Ağustos ayında Instagram hesabımda 21 günlük bir challenge başlatıyorum: Daha mutlu bir ben challenge’ı. Mutluluk hep kafamı meşgul eden, ama kanser teşhisimden sonra daha da ilgilendiğim, kendimi sorguladığım, eğitimlerimde üzerine eğildiğim odak konulardan biri haline geldi.
Mutluluk pek çoğumuz için ideal beden ölçüleri, ideal ilişkiler, mükemmel iş, mükemmel eş gibi tam da net tanımlayamadığımız, mükemmel ve ideal kelimelerinin altında. Bu nedenle de aslında mutluluğu ulaşamadığımız hedeflere bağladığımızı fark ettim. Özellikle ideal beden=mutluluk algısı bizim toplumumuzda çok yaygın. Bazı dönemler, özellikle seyahattayken Instagram’ımda kendi fotoğraflarımı daha çok paylaşıyorum. O dönemlerde, özelden “Deniz kilo mu verdin?”, “Deniz, bir sırrın var ve bize söylemiyorsun” gibi pek çok mesaj geliyor. Her seferinde hayatımda onca olan biten şey varken ve bu kadar mutluyken “Kilo mu verdin?” sorusuna indirgenmem her birimizin sürekli bu şekilde kodlandığının göstergesi bence diye düşünüyorum.

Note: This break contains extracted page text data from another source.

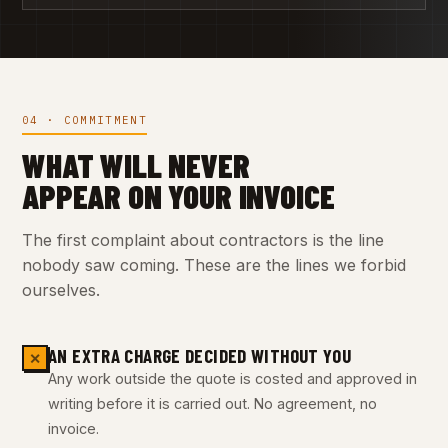
04 · COMMITMENT
WHAT WILL NEVER
APPEAR ON YOUR INVOICE
The first complaint about contractors is the line
nobody saw coming. These are the lines we forbid
ourselves.
AN EXTRA CHARGE DECIDED WITHOUT YOU
✕
Any work outside the quote is costed and approved in
writing before it is carried out. No agreement, no
invoice.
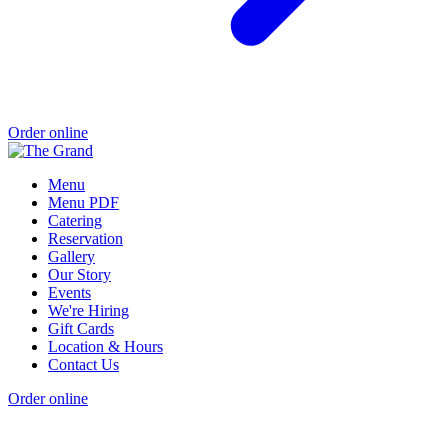
Order online
Menu
Menu PDF
Catering
Reservation
Gallery
Our Story
Events
We're Hiring
Gift Cards
Location & Hours
Contact Us
Order online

Genelde, biriyle sokakta karşılaştığımızda, merhabalaştıktan sonra ilk söylenen “Aaa, kilo vermişsin.” “Göbeklenmişsin.” “Aman, aman bu kadar iyi, daha fazla verme” gibi dış görüntüye dair tespitler oluyor.
Yapmayın, etmeyin kızkardeşlerim. Hiç düşündünüz mü? Acaba her öğünümüzde kilo mu alacağız, vereceğiz diye düşünmesek dünya nasıl bir yer olurdu? Bu düşünceler, imajlar, ani kilo verme reçeteleri, ilaçlar, bunların hepsi bize dayatılıyor. Bunlar olmasa, bunları düşünmesek biz kadınlar yaratıcılığımızı ve üretkenliğimizi nasıl kullanırdık?
Bedenimizle, kendimizle mutlu ve huzurlu olmamız için toplumun, medyanın ve reklam endüstrisinin bugün “ideal” adı altında sundukları imaja ulaşmamız gerekmiyor. Sürekli “ideal” bedene, “ideal” kiloya ve o kiloya, bedene ulaşınca yapabileceklerimize odaklanmamız gerekmiyor. İstediklerimizi şu anda da yapabiliriz. Bizi biz yapan şeyler, sadece görüntümüz değil, hayatı kavrayış biçimimiz, hayallerimiz, davranışlarımız… Beden, yaşama dokunduğumuz bir araç.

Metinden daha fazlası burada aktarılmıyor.